The parkpic.us project was created as part of the Insight Data Science Fellowship program.
The majestic landscapes and diverse ecosystems of U.S. National Parks arouse a sense of astonishment and invoke the primitive spirit of our nation. From the stunning geological features of the Grand Canyon to the lush wetlands of the Everglades, these pristine places provide a sanctuary for visitors to escape the connections and complications of modern civilization, wandering briefly in a timeless panorama.
I bet you are going to want to take a picture.
The parkpic.us project transports you to your favorite U.S. National Park and serves as your guide to the best photo scenes within each park. The application navigates through photos taken at the parks using machine learning and sketches park scenes using the content of those photos. By using parkpic.us to plan your next expedition, you will spend less time digging for your map and more time enjoying the scenes around you.
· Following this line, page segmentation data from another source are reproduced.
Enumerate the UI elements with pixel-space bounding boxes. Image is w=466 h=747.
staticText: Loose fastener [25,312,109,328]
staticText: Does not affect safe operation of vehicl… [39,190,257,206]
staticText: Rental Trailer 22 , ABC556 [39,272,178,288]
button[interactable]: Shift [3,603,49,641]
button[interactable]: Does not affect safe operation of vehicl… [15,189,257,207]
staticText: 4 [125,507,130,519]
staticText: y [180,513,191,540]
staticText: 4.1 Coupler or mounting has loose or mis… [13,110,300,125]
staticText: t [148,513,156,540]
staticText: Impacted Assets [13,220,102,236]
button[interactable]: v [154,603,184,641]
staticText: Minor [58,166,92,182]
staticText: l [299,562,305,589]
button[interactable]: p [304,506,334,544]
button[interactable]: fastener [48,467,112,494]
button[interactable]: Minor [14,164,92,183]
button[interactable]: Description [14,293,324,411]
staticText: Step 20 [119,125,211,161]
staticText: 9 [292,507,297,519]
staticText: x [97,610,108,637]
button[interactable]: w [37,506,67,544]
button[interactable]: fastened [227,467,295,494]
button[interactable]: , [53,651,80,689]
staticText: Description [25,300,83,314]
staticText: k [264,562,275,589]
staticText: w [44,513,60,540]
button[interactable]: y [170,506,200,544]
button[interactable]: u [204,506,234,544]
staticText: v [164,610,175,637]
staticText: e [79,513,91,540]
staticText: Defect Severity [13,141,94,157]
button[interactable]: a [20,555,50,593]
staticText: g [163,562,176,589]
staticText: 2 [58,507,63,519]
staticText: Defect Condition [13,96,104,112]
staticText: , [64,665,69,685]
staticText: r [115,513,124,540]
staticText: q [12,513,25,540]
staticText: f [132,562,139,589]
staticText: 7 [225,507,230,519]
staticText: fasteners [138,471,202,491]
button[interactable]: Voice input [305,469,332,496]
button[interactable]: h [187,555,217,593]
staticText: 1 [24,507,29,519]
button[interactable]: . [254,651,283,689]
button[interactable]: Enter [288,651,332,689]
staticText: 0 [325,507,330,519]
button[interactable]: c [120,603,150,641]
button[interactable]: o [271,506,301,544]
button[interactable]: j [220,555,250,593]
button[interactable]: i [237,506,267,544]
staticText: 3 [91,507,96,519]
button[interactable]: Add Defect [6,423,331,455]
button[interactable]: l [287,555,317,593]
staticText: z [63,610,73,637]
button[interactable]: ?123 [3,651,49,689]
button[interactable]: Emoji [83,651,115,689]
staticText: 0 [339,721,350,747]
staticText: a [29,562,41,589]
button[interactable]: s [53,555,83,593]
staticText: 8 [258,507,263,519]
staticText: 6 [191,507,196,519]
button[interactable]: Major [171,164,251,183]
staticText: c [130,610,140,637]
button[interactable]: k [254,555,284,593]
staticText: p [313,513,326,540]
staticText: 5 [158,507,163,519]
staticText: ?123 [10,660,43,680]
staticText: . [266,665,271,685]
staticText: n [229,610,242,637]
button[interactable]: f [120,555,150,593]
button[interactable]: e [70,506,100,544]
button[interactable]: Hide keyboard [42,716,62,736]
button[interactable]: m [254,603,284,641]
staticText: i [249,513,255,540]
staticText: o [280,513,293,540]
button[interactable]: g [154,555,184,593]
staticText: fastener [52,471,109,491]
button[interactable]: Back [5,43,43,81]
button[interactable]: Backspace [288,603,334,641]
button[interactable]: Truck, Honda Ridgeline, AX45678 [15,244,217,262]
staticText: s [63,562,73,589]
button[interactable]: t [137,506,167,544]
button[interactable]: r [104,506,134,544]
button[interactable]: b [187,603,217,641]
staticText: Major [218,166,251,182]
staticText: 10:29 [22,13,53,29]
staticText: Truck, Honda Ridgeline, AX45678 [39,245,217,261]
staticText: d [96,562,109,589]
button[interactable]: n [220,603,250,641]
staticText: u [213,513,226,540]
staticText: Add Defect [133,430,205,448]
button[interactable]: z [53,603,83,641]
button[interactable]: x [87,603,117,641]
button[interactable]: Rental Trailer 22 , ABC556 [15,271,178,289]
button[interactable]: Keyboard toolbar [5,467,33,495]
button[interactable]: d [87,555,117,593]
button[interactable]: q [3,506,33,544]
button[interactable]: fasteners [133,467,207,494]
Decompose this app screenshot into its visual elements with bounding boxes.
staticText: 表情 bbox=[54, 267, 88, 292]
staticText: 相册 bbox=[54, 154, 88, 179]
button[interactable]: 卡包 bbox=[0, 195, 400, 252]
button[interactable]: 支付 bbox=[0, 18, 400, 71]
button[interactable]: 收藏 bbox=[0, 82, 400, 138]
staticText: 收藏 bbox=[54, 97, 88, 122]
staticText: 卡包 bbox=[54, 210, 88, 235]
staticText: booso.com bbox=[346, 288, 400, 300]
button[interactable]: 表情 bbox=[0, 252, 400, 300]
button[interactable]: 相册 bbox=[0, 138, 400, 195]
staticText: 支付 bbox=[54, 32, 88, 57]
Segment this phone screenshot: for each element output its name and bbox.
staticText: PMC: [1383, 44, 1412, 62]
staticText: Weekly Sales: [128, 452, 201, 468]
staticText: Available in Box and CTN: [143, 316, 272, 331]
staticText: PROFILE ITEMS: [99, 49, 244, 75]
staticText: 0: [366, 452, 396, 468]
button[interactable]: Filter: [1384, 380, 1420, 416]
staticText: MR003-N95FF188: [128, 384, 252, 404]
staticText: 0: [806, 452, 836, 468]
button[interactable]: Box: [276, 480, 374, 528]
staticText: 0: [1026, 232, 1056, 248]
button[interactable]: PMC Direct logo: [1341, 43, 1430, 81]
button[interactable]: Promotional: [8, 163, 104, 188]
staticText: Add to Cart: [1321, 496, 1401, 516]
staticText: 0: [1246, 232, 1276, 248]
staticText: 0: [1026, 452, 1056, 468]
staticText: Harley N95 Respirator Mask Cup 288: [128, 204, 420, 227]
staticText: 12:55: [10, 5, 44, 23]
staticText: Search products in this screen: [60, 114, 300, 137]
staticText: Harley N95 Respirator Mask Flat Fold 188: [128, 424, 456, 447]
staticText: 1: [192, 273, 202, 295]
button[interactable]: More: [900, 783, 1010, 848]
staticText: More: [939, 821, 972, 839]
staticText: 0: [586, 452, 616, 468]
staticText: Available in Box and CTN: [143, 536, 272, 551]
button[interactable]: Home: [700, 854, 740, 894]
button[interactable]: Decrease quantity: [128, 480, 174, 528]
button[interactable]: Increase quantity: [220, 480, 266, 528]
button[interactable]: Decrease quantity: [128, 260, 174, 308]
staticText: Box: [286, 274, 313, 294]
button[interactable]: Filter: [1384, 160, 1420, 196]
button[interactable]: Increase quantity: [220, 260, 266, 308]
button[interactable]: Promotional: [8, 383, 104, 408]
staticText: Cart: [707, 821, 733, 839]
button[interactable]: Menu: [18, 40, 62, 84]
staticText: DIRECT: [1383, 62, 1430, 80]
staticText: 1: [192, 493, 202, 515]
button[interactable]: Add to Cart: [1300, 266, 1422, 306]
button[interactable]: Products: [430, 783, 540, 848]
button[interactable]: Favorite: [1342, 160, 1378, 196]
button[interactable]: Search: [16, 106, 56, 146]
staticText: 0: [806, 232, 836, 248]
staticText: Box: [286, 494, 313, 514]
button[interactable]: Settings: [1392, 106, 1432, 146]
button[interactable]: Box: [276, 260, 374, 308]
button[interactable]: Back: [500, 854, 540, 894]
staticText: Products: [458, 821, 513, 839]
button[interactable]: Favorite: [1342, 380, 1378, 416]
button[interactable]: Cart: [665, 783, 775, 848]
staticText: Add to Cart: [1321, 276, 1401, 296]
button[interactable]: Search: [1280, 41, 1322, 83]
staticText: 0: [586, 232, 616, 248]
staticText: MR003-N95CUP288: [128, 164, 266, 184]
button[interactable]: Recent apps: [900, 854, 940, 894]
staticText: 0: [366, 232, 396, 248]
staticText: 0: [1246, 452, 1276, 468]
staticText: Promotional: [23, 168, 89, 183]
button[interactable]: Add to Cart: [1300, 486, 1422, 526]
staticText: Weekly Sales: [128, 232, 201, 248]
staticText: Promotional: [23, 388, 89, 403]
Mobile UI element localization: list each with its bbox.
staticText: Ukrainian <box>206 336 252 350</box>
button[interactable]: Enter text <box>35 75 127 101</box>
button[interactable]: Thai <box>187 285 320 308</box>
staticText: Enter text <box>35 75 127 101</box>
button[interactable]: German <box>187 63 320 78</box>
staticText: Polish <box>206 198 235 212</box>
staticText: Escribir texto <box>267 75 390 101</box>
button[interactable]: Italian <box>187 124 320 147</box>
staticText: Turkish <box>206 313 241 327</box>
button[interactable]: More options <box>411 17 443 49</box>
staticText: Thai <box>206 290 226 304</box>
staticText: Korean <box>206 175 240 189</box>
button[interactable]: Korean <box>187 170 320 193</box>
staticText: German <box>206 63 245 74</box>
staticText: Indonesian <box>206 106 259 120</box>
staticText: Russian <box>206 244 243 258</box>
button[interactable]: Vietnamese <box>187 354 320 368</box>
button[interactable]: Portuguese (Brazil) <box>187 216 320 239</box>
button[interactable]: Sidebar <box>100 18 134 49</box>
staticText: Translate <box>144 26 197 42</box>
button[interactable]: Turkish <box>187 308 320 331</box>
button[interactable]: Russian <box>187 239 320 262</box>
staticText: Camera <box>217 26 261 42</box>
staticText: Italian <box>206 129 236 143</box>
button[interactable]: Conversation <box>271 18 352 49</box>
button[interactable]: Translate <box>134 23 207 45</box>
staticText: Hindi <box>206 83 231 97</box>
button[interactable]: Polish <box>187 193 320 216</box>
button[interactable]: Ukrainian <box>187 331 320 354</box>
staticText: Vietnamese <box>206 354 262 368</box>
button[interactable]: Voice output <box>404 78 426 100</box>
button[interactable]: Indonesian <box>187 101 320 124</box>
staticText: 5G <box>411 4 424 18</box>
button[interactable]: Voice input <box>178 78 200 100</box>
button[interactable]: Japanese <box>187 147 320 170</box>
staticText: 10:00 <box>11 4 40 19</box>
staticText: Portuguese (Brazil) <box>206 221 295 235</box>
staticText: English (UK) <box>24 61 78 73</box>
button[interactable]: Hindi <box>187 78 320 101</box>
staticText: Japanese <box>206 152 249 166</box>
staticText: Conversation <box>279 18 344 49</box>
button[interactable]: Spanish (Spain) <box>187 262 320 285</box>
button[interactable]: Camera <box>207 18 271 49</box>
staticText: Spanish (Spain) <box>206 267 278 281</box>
The data behind the parkpic.us project consists of photographs of U.S. National Parks shared on Flickr. First, the location coordinates and area of each of the 58 U.S. National Parks were scraped from Wikipedia using the Python module BeautifulSoup in order to search Flickr for photographs taken within these park areas. The photographs were obtained using the Flickr API, searching at the latitude and longitude of each national park within a radius that was scaled to the area of each park. To ensure complete coverage of each park, the radius search was repeated by randomly selecting a point within the park using GIS Park Boundary data from the National Park Service. The geographic coordinates and user tags for each photograph, along with the Flickr user information and photo links, were stored in a MySQL database.
Flickr also generates auto-tags for each photograph using image recognition technology to assist in the discovery of new photographs. The auto-tags generated by Flickr are more consistent identifiers of the features within a photograph than tags that are manually entered by its users. However, the auto-tags for each photograph are not available using the Flickr API, and the auto-tags are well hidden behind layers of JavaScript in the source code. For this project, the Flickr auto-tags were scraped by opening each photo page using the headless browser PhantomJS and forcing the JavaScript to execute using the browser automation module Selenium.
The best photo scenes within each national park were determined using the clustering algorithm DBSCAN (Density-Based Spatial Clustering of Applications with Noise) within the Python scikit-learn package. The advantage of using the DBSCAN algorithm is that it assumes that the points in a cluster are densely grouped and considers points that lie too far outside of the cluster as noise. The DBSCAN algorithm predicts the best photo scenes by identifying high volume photo locations that are popular with Flickr users. The geo-locations of the photographs in the clusters were averaged to find the center locations of each photo scene.
To help visitors decide which of the predicted photo scenes best match their photographic style, the Flickr auto-tags are aggregated and displayed for each photo scene. Each scene is also compared to other scenes in the chosen park using the Jaccard Similarity Index, which provides a metric for determining which scenes contain photos that are similar to each other. The index is calculated as the ratio between the auto-tag similarity (i.e., tags that are shared between photos) to the tag diversity (i.e., those that are unique to a particular scene).
The backend of the application was built using the Flask microframework and the data was handled using the Python modules SQLAlchemy and pandas. The application is hosted on an Amazon Web Services Ubuntu microinstance and served using the Apache HTTP Server. The user interfaces for the site were constructed using jQuery and the Google Maps API.